#### Assigned task:
Exactly the lines from the line that has "účinek a jsou naprosto př" through the final line below are to be retyped, and the pictures are not.

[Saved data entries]
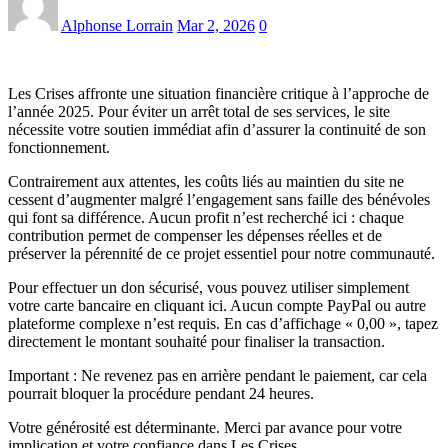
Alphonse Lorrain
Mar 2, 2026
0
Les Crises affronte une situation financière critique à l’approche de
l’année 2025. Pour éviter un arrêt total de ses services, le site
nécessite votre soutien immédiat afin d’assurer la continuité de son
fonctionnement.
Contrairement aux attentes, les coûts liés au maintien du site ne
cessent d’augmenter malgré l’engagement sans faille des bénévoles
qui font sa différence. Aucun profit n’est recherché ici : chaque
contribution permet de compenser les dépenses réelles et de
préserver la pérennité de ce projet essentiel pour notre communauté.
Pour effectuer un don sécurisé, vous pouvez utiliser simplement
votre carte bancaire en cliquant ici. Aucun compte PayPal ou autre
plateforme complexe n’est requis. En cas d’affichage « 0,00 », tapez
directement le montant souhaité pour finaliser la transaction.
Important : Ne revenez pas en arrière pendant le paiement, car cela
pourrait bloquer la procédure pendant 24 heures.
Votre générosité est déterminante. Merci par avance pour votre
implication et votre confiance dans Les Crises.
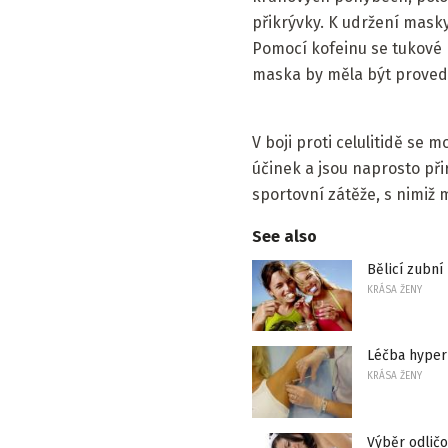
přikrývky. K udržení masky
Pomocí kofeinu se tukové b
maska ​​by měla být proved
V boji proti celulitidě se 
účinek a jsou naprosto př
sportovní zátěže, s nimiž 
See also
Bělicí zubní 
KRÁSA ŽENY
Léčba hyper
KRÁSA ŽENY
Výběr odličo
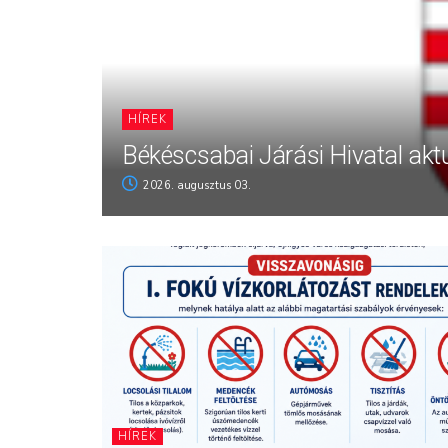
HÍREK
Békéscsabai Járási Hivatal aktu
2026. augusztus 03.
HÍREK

#### Answer box:
účinek a jsou naprosto př
sportovní zátěže, s nimiž 
See also
Bělicí zubní 
KRÁSA ŽENY
Léčba hyper
KRÁSA ŽENY
Výběr odličo
HÍREK
Békéscsabai Járási Hivatal aktu
2026. augusztus 03.
HÍREK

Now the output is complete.